_YOUR GOAL_.
Return the data exactly, with all pictures removed.

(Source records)
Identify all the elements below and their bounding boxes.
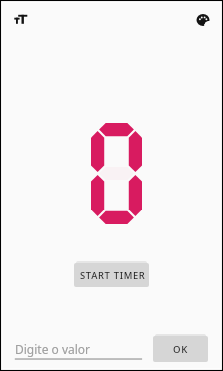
button[interactable]: Text size: [9, 9, 31, 31]
button[interactable]: OK: [153, 336, 208, 362]
staticText: Digite o valor: [15, 341, 91, 357]
button[interactable]: START TIMER: [74, 263, 149, 287]
button[interactable]: Change color: [192, 9, 214, 31]
staticText: START TIMER: [80, 269, 146, 282]
staticText: OK: [173, 343, 188, 356]
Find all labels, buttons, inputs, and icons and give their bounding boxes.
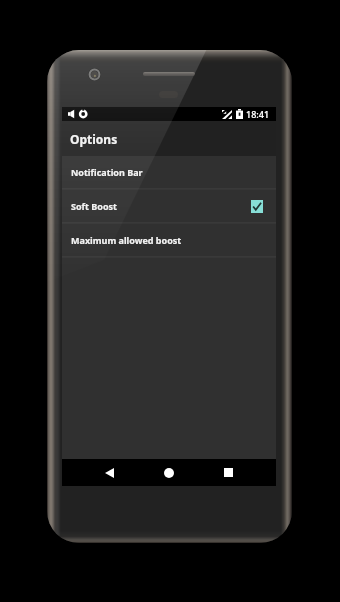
staticText: Options (70, 131, 118, 147)
button[interactable]: Recent apps (210, 459, 246, 486)
button[interactable]: Notification Bar (62, 156, 276, 188)
button[interactable]: Soft Boost (62, 190, 276, 222)
staticText: Notification Bar (71, 166, 143, 178)
button[interactable]: Maximum allowed boost (62, 224, 276, 256)
staticText: 18:41 (246, 108, 270, 120)
staticText: Maximum allowed boost (71, 234, 182, 246)
staticText: Soft Boost (71, 200, 117, 212)
button[interactable]: Home (150, 459, 188, 486)
button[interactable]: Back (91, 459, 127, 486)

_ANSWER TO THIS PROBLEM_.
Identify all the elements below and their bounding boxes.
button[interactable]: Text size: [9, 9, 31, 31]
button[interactable]: OK: [153, 336, 208, 362]
staticText: Digite o valor: [15, 341, 91, 357]
button[interactable]: START TIMER: [74, 263, 149, 287]
button[interactable]: Change color: [192, 9, 214, 31]
staticText: START TIMER: [80, 269, 146, 282]
staticText: OK: [173, 343, 188, 356]
Find all labels, buttons, inputs, and icons and give their bounding boxes.
staticText: Options (70, 131, 118, 147)
button[interactable]: Recent apps (210, 459, 246, 486)
button[interactable]: Notification Bar (62, 156, 276, 188)
button[interactable]: Soft Boost (62, 190, 276, 222)
staticText: Notification Bar (71, 166, 143, 178)
button[interactable]: Maximum allowed boost (62, 224, 276, 256)
staticText: 18:41 (246, 108, 270, 120)
staticText: Maximum allowed boost (71, 234, 182, 246)
staticText: Soft Boost (71, 200, 117, 212)
button[interactable]: Home (150, 459, 188, 486)
button[interactable]: Back (91, 459, 127, 486)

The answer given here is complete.